> **PROBLEM DETAILS**: Your response should consist solely of the lines from the one containing "Sign Up for" through the end of the data, copied exactly.

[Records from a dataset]
◆ ◆ ◆ ◆ ◆ ◆ ◆
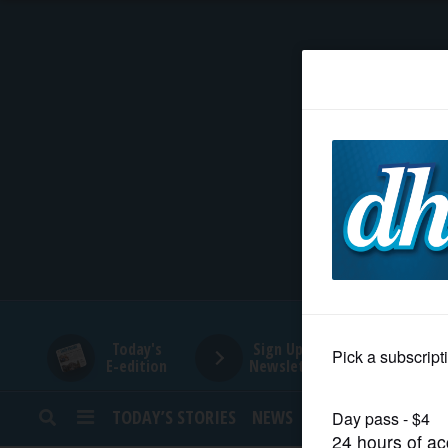
HOME
NEWS
SPORTS
SUBURBAN
BUSINESS
Today's
Sign Up for
E-edition
Newsletters
ENTERTAINMENT
TODAY’S STORIES
NEWS
SPORTS
OPINION
LIFESTYLE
◆ ◆ ◆ ◆ ◆ ◆ ◆
> **RESPONSE**:
Sign Up for
E-edition
Newsletters
ENTERTAINMENT
TODAY’S STORIES
NEWS
SPORTS
OPINION
LIFESTYLE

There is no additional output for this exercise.